Mount Graham International Observatory, an astrophysical research site near Safford, sits on top of a spectacular mountain range in the midst of a dense pine forest. Visitors check in at a base camp and museum at Discovery Park for a van ride to the mountaintop and a guided tour. The scenic ride includes an elevation gain of more than 2,128 metres. After-dark star gazing is available using a 50-centimetre optical telescope at adjacent Gov Aker observatory.
Evening Sky Tours offers a session of scintillating astronomy under the canopy of Sedona’s brilliant night sky. Professional astronomers use custom-built state of the art telescopes and high-powered laser pointers to guide you around the night sky. Many Sedona resorts also offer star gazing events, taking advantage of the area’s clear, dark nights that produce outstanding viewing conditions.
At the new planetarium at Mesa Community College adjacent to Phoenix, visitors can view the night sky and explore the universe and solar system, at no charge. As part of the Astronomy Nights program, the planetarium runs 30-minute programs every first Friday, with complimentary telescope viewing.
Cactus League Baseball
Everyone loves the sharp crack of bat against ball, especially when the sun is shining and the weather is wonderful. In February and March, the best of major league teams move into the Phoenix/Tucson area for pre-season training, much to the delight of baseball fans. This is the time when managers take a look at players, and determine who will make the season’s final roster based on their performance. The great news for fans is that they get to see many of their favourite players, at prices truly on the cheap. They start at US $6 and go to a whopping US $30!

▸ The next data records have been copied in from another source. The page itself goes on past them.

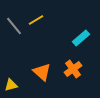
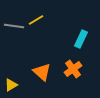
gray line: rotated 42 degrees counterclockwise
cyan rectangle: moved 1 px down; rotated 24 degrees counterclockwise
yellow triangle: rotated 16 degrees counterclockwise
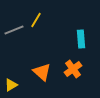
yellow line: rotated 28 degrees counterclockwise
gray line: moved 4 px down; rotated 30 degrees counterclockwise
cyan rectangle: rotated 30 degrees counterclockwise
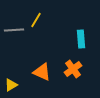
gray line: rotated 18 degrees clockwise
orange triangle: rotated 18 degrees counterclockwise
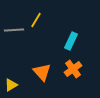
cyan rectangle: moved 10 px left, 2 px down; rotated 30 degrees clockwise
orange triangle: rotated 24 degrees clockwise
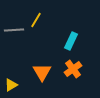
orange triangle: rotated 12 degrees clockwise
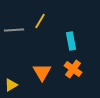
yellow line: moved 4 px right, 1 px down
cyan rectangle: rotated 36 degrees counterclockwise
orange cross: rotated 18 degrees counterclockwise
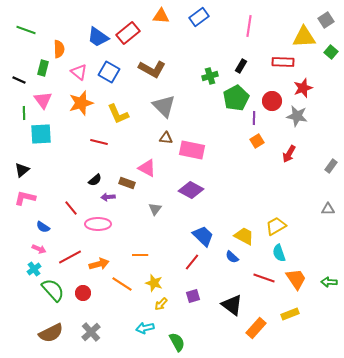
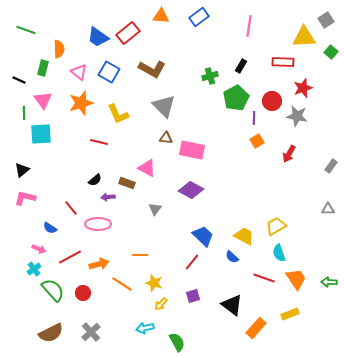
blue semicircle at (43, 227): moved 7 px right, 1 px down
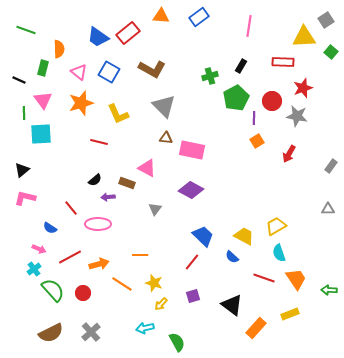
green arrow at (329, 282): moved 8 px down
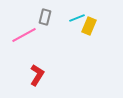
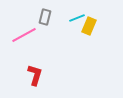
red L-shape: moved 2 px left; rotated 15 degrees counterclockwise
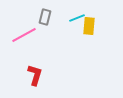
yellow rectangle: rotated 18 degrees counterclockwise
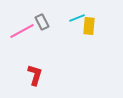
gray rectangle: moved 3 px left, 5 px down; rotated 42 degrees counterclockwise
pink line: moved 2 px left, 4 px up
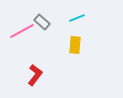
gray rectangle: rotated 21 degrees counterclockwise
yellow rectangle: moved 14 px left, 19 px down
red L-shape: rotated 20 degrees clockwise
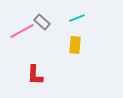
red L-shape: rotated 145 degrees clockwise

Teams that regularly participate include the Diamondbacks, Rockies, White Sox, Angels, Athletics, Brewers, Dodgers, Cubs, Giants, Indians, Padres, Mariners, Royals and Rangers.
Glendale’s Camelback Ranch is home to the Los Angeles Dodgers and the Chicago White Sox. When the teams are home, you can take the field and see what it’s like to be in the big leagues. The Ranch offers special fantasy camps throughout the year for kids and adults who want to play with and learn from the pros.
Arizona truly is a family playground with something for every age. The challenge is to fit everything in.